▶ _EXERCISE DETAILS_
Since only the total is wanted, give the number of lines in the listing below that hold the string "alike" and add nothing.

▶ _MATERIAL SHOWN_
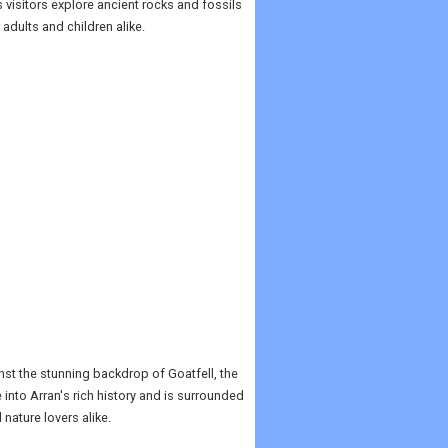
s visitors explore ancient rocks and fossils
 adults and children alike.
inst the stunning backdrop of Goatfell, the
 into Arran's rich history and is surrounded
nature lovers alike.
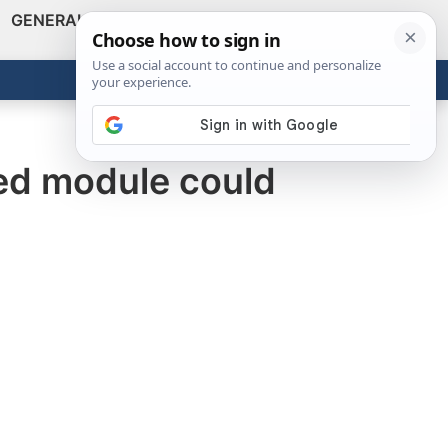
GENERAL
VIDEOS
NEWS
REVIEWS
Show
Search
ABOUT
Get the Tools
Close
ied module could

▶ _RESULT OF THE EXERCISE_
2